For an orthorhombic crystal, however, the axes of the ellipsoid must correspond to the crystal axes, because a $180^\circ$ rotation about any one of the three axes repeats the same lattice. If we go to a tetragonal crystal, the ellipse must have the same symmetry, so it must have two equal diameters. Finally, for a cubic crystal, all three diameters of the ellipsoid must be equal; it becomes a sphere, and the polarizability of the crystal is the same in all directions.
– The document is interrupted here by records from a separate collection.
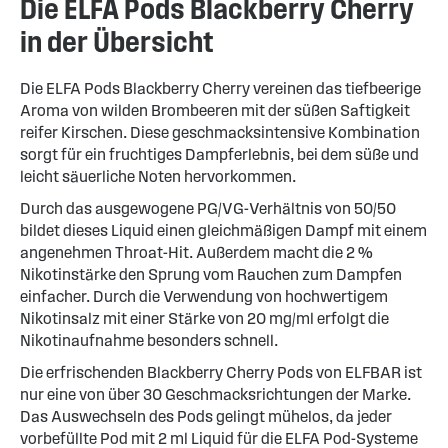
Die ELFA Pods Blackberry Cherry
in der Übersicht
Die ELFA Pods Blackberry Cherry vereinen das tiefbeerige
Aroma von wilden Brombeeren mit der süßen Saftigkeit
reifer Kirschen. Diese geschmacksintensive Kombination
sorgt für ein fruchtiges Dampferlebnis, bei dem süße und
leicht säuerliche Noten hervorkommen.
Durch das ausgewogene PG/VG-Verhältnis von 50/50
bildet dieses Liquid einen gleichmäßigen Dampf mit einem
angenehmen Throat-Hit. Außerdem macht die 2 %
Nikotinstärke den Sprung vom Rauchen zum Dampfen
einfacher. Durch die Verwendung von hochwertigem
Nikotinsalz mit einer Stärke von 20 mg/ml erfolgt die
Nikotinaufnahme besonders schnell.
Die erfrischenden Blackberry Cherry Pods von ELFBAR ist
nur eine von über 30 Geschmacksrichtungen der Marke.
Das Auswechseln des Pods gelingt mühelos, da jeder
vorbefüllte Pod mit 2 ml Liquid für die ELFA Pod-Systeme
There is a big game of figuring out the possible kinds of tensors for all the possible symmetries of a crystal. It is called a “group-theoretical” analysis. But for the simple case of the polarizability tensor, it is relatively easy to see what the relations must be.

31–4Other tensors; the tensor of inertia

There are many other examples of tensors appearing in physics. For example, in a metal, or in any conductor, one often finds that the current density $\FLPj$ is approximately proportional to the electric field $\FLPE$; the proportionality constant is called the conductivity $\sigma$: \begin{equation*} \FLPj=\sigma\FLPE. \end{equation*} For crystals, however, the relation between $\FLPj$ and $\FLPE$ is more complicated; the conductivity is not the same in all directions. The conductivity is a tensor, and we write \begin{equation*} j_i=\sum\sigma_{ij}E_j. \end{equation*}

Another example of a physical tensor is the moment of inertia. In Chapter 18 of Volume I we saw that a solid object rotating about a fixed axis has an angular momentum $L$ proportional to the angular velocity $\omega$, and we called the proportionality factor $I$, the moment of inertia: \begin{equation*} L=I\omega. \end{equation*} For an arbitrarily shaped object, the moment of inertia depends on its orientation with respect to the axis of rotation. For instance, a rectangular block will have different moments about each of its three orthogonal axes. Now angular velocity $\FLPomega$ and angular momentum $\FLPL$ are both vectors. For rotations about one of the axes of symmetry, they are parallel. But if the moment of inertia is different for the three principal axes, then $\FLPomega$ and $\FLPL$ are, in general, not in the same direction (see Fig. 31–4). They are related in a way analogous to the relation between $\FLPE$ and $\FLPP$. In general, we must write \begin{equation} \begin{alignedat}{4} L_x&=I_{xx}&&\omega_x+I_{xy}&&\omega_y+I_{xz}&&\omega_z,\\[3pt] L_y&=I_{yx}&&\omega_x+I_{yy}&&\omega_y+I_{yz}&&\omega_z,\\[3pt] L_z&=I_{zx}&&\omega_x+I_{zy}&&\omega_y+I_{zz}&&\omega_z. \end{alignedat} \label{Eq:II:31:16} \end{equation} The nine coefficients $I_{ij}$ are called the tensor of inertia. Following the analogy with the polarization, the kinetic energy for any angular momentum must be some quadratic form in the components $\omega_x$, $\omega_y$, and $\omega_z$: \begin{equation} \label{Eq:II:31:17} \text{KE}=\tfrac{1}{2}\sum_{ij}I_{ij}\omega_i\omega_j. \end{equation} We can use the energy to define the ellipsoid of inertia. Also, energy arguments can be used to show that the tensor is symmetric—that $I_{ij}=I_{ji}$.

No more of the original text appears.